I bought a 15" Macbook Pro a few days ago and I’m now transferring my files over to it. I have a Lacie D2 Quadra External Hard Drive, but I just found out that it’s formatted NTFS, so it’s read only on my Mac. I went to the hard drive site’s FAQ section, and it said that I have to either initialize or reformat the drive in order to not make it read-only. I’m very new to these kind of things, and the FAQ said that doing so would wipe the drive, so I thought that perhaps backing up my external hard drive, save the back up onto my Mac’s harddrive, then initialize the harddrive and restoring my backup onto it would “fix” my external harddrive without losing all of my data. Am I correct in thinking so? Is there an easier way to do this?
Short version: Me have new Macbook. External harddrive NTSF, read only on Macbook. Back up external harddrive, initialize it and change it it to FAT32/MAC Extended, then restore backup?
You can’t fix it in place, so you’ll need to do as you plan: backup, reformat and restore your data.
You can also install the FUSE FS plus the NTFS-3G extensions and then read and write to your NTFS hard disk from MacOS X.
They 're free.
Thank you very much for that, AHunter3. Also, thank you Tacoloco for assuring me that what I had in mind wouldn’t melt my computer.
Whoa.
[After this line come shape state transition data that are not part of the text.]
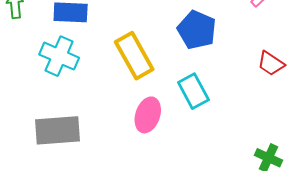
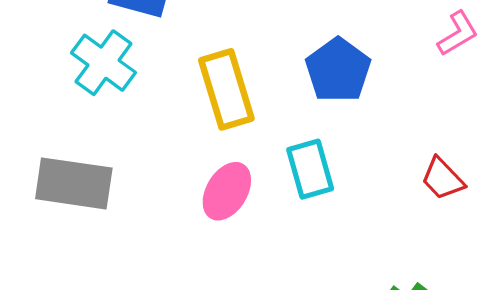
red trapezoid: (271, 64) -> (443, 179), moved

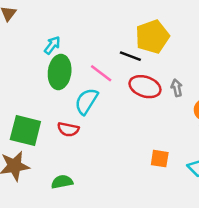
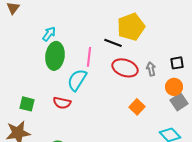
pink line: (101, 73) -> (89, 57), turned 60
green square: (25, 131) -> (27, 104), size x0.6
orange square: (160, 159) -> (137, 107), moved, turned 35

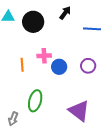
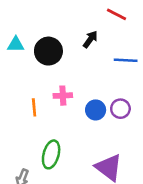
blue circle: (59, 67) -> (96, 110), moved

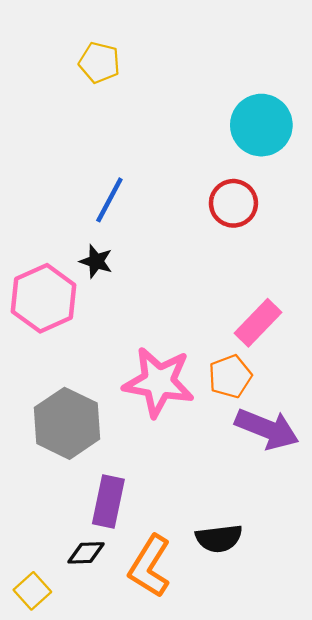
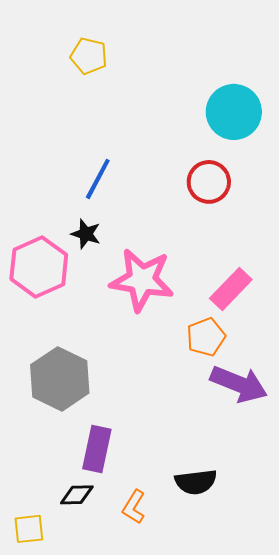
pink star: (159, 382) -> (142, 280), moved
orange L-shape: (150, 566) -> (134, 507), size x0.6
yellow square: (32, 591) -> (29, 529), turned 36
That’s cool. I’ll be looking into that tonight. Thanks for posting it.
How do I “manually create a mountpoint”?
Under your Utilities folder is terminal.app, run that and you get a command line and can issue the commands on that page, like:
sudo mkdir /Volumes/“Windows”
I prefer Paragon Software’s NTFS for Mac to NTFS-3G, though they both accomplish the same thing.
Before going this route, consider what you want to do with the external drive.
If you plan on using it solely for Mac-related things, I would consider backing it up, reformatting it with HFS+, and then restoring the data to it.
If, however, you want a drive that works well on Mac and PC, then the NTFS route is, IMHO, better than FAT32.
Keep in mind that HFS+ supports lots of metadata about files (extended attributes), and many OS X applications really prefer working on an HFS+ drive. OS X will try to emulate this behavior on a different filesystem by creating lots of “.something” hidden files, but it isn’t exactly the same.
I use it mostly for situations in which I have been handed or otherwise inherit a drive already full of data, already formatted NTFS, and I need to do something with it. Usually a favor for a PC-using frield (I’ve never owned a PC).